Has anyone used these bits from Elite Tools and if so are they worth the time/money to buy? Also I was wondering if they are the same as the ones that Sears is selling on thier site now listed as Neiko 80-Piece 1/2 Inch Tungsten Carbide Router Bit Set.

The 80 piece set on Sears is less than the 66 piece set at Elite Tools.

I know niether set is top of the line but I just can't really afford to break the bank on a full set of bits at the moment. I do have about 10 of the most common bits that are all top quality but I know I am going to need some of the other less used ones along the way. When I start using a bit more often I will upgrade it.


----------



## Ralph Barker (Dec 15, 2008)

I generally recommend buying only the bits one is likely to actually use, after doing a little forward thinking.


----------



## Racer2007 (Nov 3, 2010)

Yea I do that too but thought it might be nice to have some of the others around so if and or when I need them I don't have to stop working and go to the store to find one. Plus I would have them around to test and see if they might be something I want to use on a project.


----------



## jschaben (Jun 21, 2009)

Racer2007 said:


> Has anyone used these bits from Elite Tools and if so are they worth the time/money to buy? Also I was wondering if they are the same as the ones that Sears is selling on thier site now listed as Neiko 80-Piece 1/2 Inch Tungsten Carbide Router Bit Set.
> 
> The 80 piece set on Sears is less than the 66 piece set at Elite Tools.
> 
> I know niether set is top of the line but I just can't really afford to break the bank on a full set of bits at the moment. I do have about 10 of the most common bits that are all top quality but I know I am going to need some of the other less used ones along the way. When I start using a bit more often I will upgrade it.


Hi Richard, I haven't used any bits from Elite tools but have heard some decent reviews about them. My concern would be getting them from Canada. Last eBay item I got from North of the Border was every bit of 3 weeks, most of which was hung up at the Buffalo port of entry. May have to do with how it's shipped also. My stuff was shipped Canada Post to USPS. 
I sorta subscribe to Ralphs philosophy after one has acquired a variety of profiles and has become somewhat adept at "reading" them. Just starting out with a limited number of bits, I believe that purchase of a less expensive but more comprehensive set is the economical option. Some bits in the set may only get used once and some none but they are available for testing at an average cost of a dollar or so per.


----------



## bobj3 (Jan 17, 2006)

Elite bits are good ones, go for it, You can't have two many router bits, you can't use/try what you don't have..  1.50 for each bit is hard to beat, plus a nice box as well...

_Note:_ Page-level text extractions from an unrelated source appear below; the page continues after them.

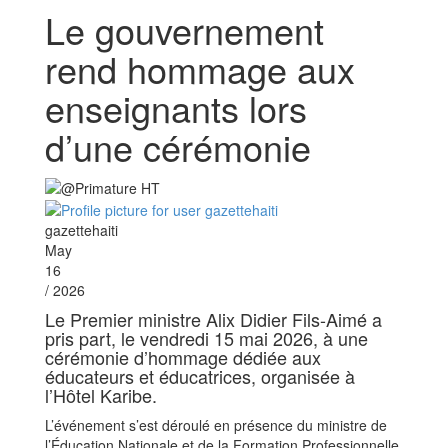
Le gouvernement
rend hommage aux
enseignants lors
d’une cérémonie
gazettehaiti
May
16
/ 2026
Le Premier ministre Alix Didier Fils-Aimé a
pris part, le vendredi 15 mai 2026, à une
cérémonie d’hommage dédiée aux
éducateurs et éducatrices, organisée à
l’Hôtel Karibe.
L’événement s’est déroulé en présence du ministre de
l’Éducation Nationale et de la Formation Professionnelle,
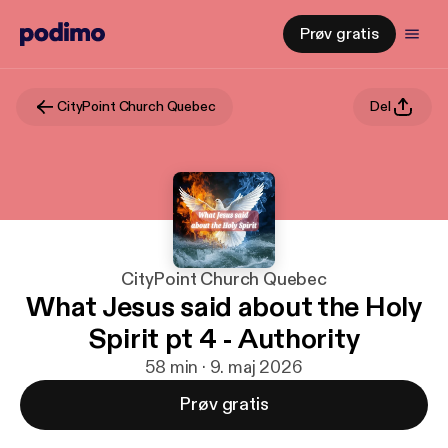
Prøv gratis
CityPoint Church Quebec
Del
CityPoint Church Quebec
What Jesus said about the Holy
Spirit pt 4 - Authority
58 min · 9. maj 2026
Prøv gratis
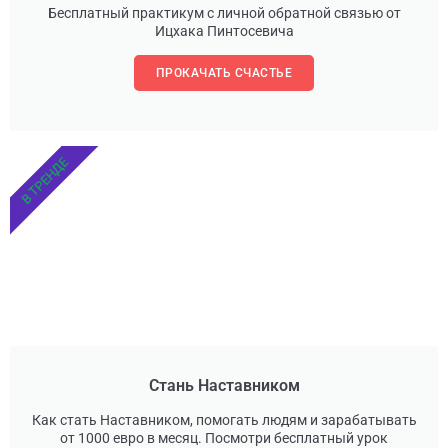
Бесплатный практикум с личной обратной связью от
Ицхака Пинтосевича
ПРОКАЧАТЬ СЧАСТЬЕ
В ТРЕНДЕ
Стань Наставником
Как стать Наставником, помогать людям и зарабатывать
от 1000 евро в месяц. Посмотри бесплатный урок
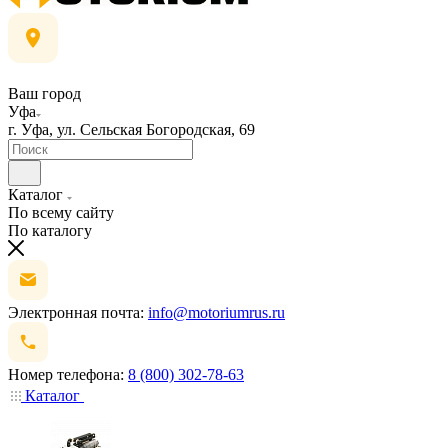
Ваш город
Уфа
г. Уфа, ул. Сельская Богородская, 69
Каталог
По всему сайту
По каталогу
Электронная почта:
info@motoriumrus.ru
Номер телефона:
8 (800) 302-78-63
Каталог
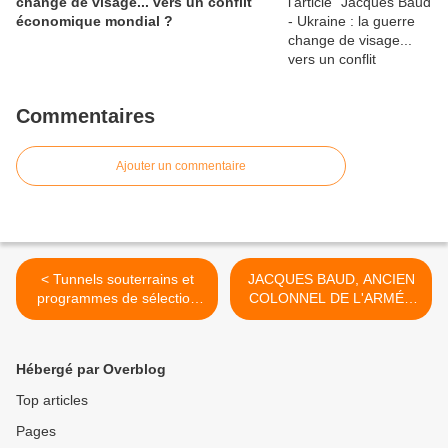
change de visage... vers un conflit
économique mondial ?
Commentaires
Ajouter un commentaire
< Tunnels souterrains et
JACQUES BAUD, ANCIEN
programmes de sélection
COLONNEL DE L'ARMÉE
hybride
SUISSE : " L'OCCIDENT A
CONDUIT L'UKRAINE À
L'ÉCHEC " >
Hébergé par Overblog
Top articles
Pages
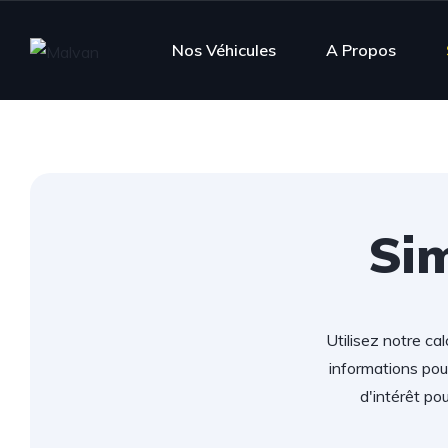
Nos Véhicules
A Propos
Sim
Utilisez notre ca
informations pour
d'intérêt p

http://cgi.ebay.com/66-PC-ELITE-IND...704980002?pt=Routers_Bits&hash=item33630abc22
=====


----------



## CanuckGal (Nov 26, 2008)

Richard I bout the Elite set at a wood show. They are excellent bits and a great price. You will be surprised how many you actually use once you have the set. Many of my projects get some pretty fancy edging now.


----------



## Racer2007 (Nov 3, 2010)

Thanks for all the advice on this. So I think I will order the Elite set today and see how long it takes to get here and let you know how they work after I test them out.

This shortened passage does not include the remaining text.